We’ve taken active steps to ensure that none of the cotton sourced for Rab or Lowe Alpine originates from the Xinjiang region of China.
Our cotton is never sourced from Uzbekistan.
Looking after your Kit
Your kit tells a story and we want those stories to last. The Rab Promise is our commitment to you that our gear will deliver long-lasting and rewarding experiences throughout its usable life. We do this a number of ways:
A zero-fuss, inexpensive washing service for our customers with down products. Making it easier to keep your down kit going for longer.
Our specialist team, many of whom worked alongside Rab Carrington at our original Sheffield premises, can handle almost any repair.
We’re expanding the number of spare parts available on our website so that you can upgrade, repair or customise your kit to suit you.
Some kit gets damaged before it reaches us. We take those items, patch them up and sell them through our Second Stitch programme.
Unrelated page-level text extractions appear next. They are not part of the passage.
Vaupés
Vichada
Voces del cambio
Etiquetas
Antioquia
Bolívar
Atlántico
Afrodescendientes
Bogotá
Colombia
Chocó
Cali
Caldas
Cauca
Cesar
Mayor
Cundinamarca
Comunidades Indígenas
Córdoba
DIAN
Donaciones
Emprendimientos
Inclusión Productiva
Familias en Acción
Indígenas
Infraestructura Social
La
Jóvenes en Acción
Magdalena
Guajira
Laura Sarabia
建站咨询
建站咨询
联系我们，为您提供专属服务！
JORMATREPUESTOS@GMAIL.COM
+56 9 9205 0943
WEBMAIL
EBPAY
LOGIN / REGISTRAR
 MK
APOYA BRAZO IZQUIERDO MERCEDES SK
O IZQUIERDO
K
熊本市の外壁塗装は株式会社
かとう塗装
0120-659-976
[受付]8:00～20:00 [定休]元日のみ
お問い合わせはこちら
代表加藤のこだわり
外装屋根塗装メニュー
In the AW20 Season Alone We…
Repaired 4862 wounded items.
Washed 2165 grubby jackets and sleeping bags.
Resulting in over 7000 products being given a new lease of life and continuing on adventures and expeditions.
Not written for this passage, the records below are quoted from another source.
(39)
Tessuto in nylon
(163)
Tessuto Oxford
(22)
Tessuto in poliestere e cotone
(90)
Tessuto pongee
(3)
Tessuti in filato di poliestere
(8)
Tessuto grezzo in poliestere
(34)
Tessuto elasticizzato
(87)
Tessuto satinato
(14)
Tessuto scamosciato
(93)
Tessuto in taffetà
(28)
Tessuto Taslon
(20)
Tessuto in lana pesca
And Almost Nothing is Wasted
Resold in our retail outlets, at events or tradeshows
Repurposed into new items, such as our Lowe Alpine Bag for Life
Disassembled back to raw components and donated as fabric for education and research
Trims, zips, and zip pulls are kept as spares for matching trims and zips
Donated to charities for reuse, or resale through Outdoor Gear for Good
And any remaining waste fabrics are recycled through trade waste where possible
California’s Proposition 65 Legislation
Prop 65 is a law unique to California, US. It prohibits anyone in the course of doing business, or selling a product to a consumer, in the state to knowingly and intentionally expose any individual to a chemical, or risk of a chemical determined as ‘known to the State of California to cause cancer and/or reproductive toxicity’, even in very minimal amounts.
We’re required to post clear warnings on any products that could expose consumers to the state’s list of over 900 chemicals. You can view the list here.
The warning doesn’t mean a product is in violation of any safety standards or requirements. It serves as a note of caution.
We don’t believe our products cause any harm when used as designed. We provide the warning in order to comply with the ‘right-to-know' law in California.